The third point is the waiver of Rs 144.36 crore licence fee for January 2022 on the pretext of COVID restrictions as relief to the liquor cartel. The licensees under the excise policy had approached the Delhi government for licence fee waiver for the Covid restriction period.
When they received no response from the government, the licensees approached the Delhi High Court which directed the licensees to file a fresh representation and told the excise department to dispose the same within seven days. The minister in-charge, Sisodia, on February 1, 2022 directed to provide pro-rata licence fee relief to each licensee for the closed vends during the period from December 28, 2021 to January 27, 2022.

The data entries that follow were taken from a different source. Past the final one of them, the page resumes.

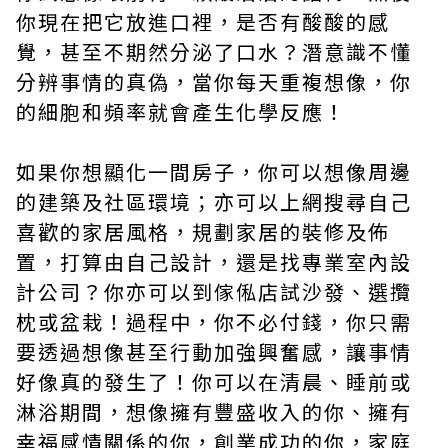
你現在把它放進口裡，是否有酸酸的感
覺，甚至不期然分泌了口水？潛意識不懂
分辨事情的真偽，當你每天重複想像，你
的細胞和頻率就會產生化學反應！
如果你想顯化一間房子，你可以想像周邊
的建築及社區環境；亦可以上網搜尋自己
喜歡的家居風格，規劃家居的裝修及佈
置，打算由自己設計，還是找專業室內設
計公司？你亦可以到傢俬店試沙發、選攬
枕或盆栽！過程中，你不必付錢，你只需
要透過想像甚至行動加強興奮感，讓事情
好像真的發生了！你可以在清晨、睡前或
淋浴期間，想像擁有豐盛收入的你、擁有
幸福感情關係的你，創業成功的你，家庭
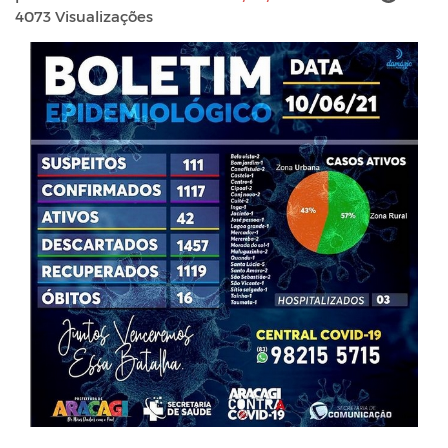
4073 Visualizações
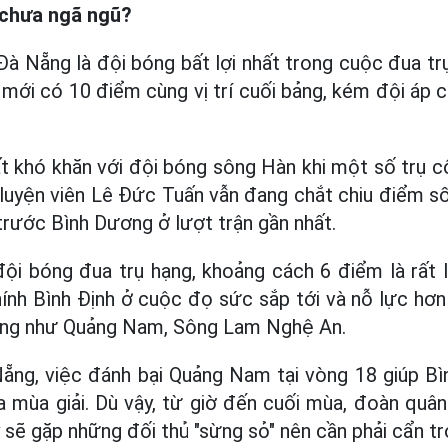
 chưa ngã ngũ?
 Đà Nẵng là đội bóng bất lợi nhất trong cuộc đua tr
 mới có 10 điểm cùng vị trí cuối bảng, kém đội áp c
 khó khăn với đội bóng sông Hàn khi một số trụ c
 luyện viên Lê Đức Tuấn vẫn đang chắt chiu điểm số
 trước Bình Dương ở lượt trận gần nhất.
đội bóng đua trụ hạng, khoảng cách 6 điểm là rất
hính Bình Định ở cuộc đọ sức sắp tới và nỗ lực hơn
ung như Quảng Nam, Sông Lam Nghệ An.
ẵng, việc đánh bại Quảng Nam tại vòng 18 giúp Bì
ủa mùa giải. Dù vậy, từ giờ đến cuối mùa, đoàn quân
sẽ gặp những đối thủ "sừng sỏ" nên cần phải cẩn tr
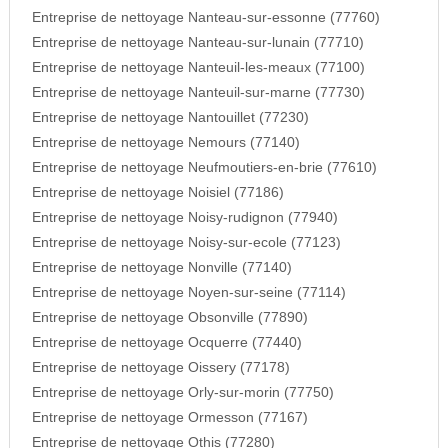
Entreprise de nettoyage Nanteau-sur-essonne (77760)
Entreprise de nettoyage Nanteau-sur-lunain (77710)
Entreprise de nettoyage Nanteuil-les-meaux (77100)
Entreprise de nettoyage Nanteuil-sur-marne (77730)
Entreprise de nettoyage Nantouillet (77230)
Entreprise de nettoyage Nemours (77140)
Entreprise de nettoyage Neufmoutiers-en-brie (77610)
Entreprise de nettoyage Noisiel (77186)
Entreprise de nettoyage Noisy-rudignon (77940)
Entreprise de nettoyage Noisy-sur-ecole (77123)
Entreprise de nettoyage Nonville (77140)
Entreprise de nettoyage Noyen-sur-seine (77114)
Entreprise de nettoyage Obsonville (77890)
Entreprise de nettoyage Ocquerre (77440)
Entreprise de nettoyage Oissery (77178)
Entreprise de nettoyage Orly-sur-morin (77750)
Entreprise de nettoyage Ormesson (77167)
Entreprise de nettoyage Othis (77280)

The number of dry days was also reduced from 21 in a calendar year to just three days in 2022, without taking the approval of the Council of Ministers or taking the L-G’s opinion in this matter, the report said.
Regarding the extension of excise policy, the report also underlined that no such exercise was undertaken by the officials of the department before extending the period of licence without any increase in the tendered licence fee. Therefore, such extension without any increase in tendered licence fee would prima facie lead to undue benefits to such licensee.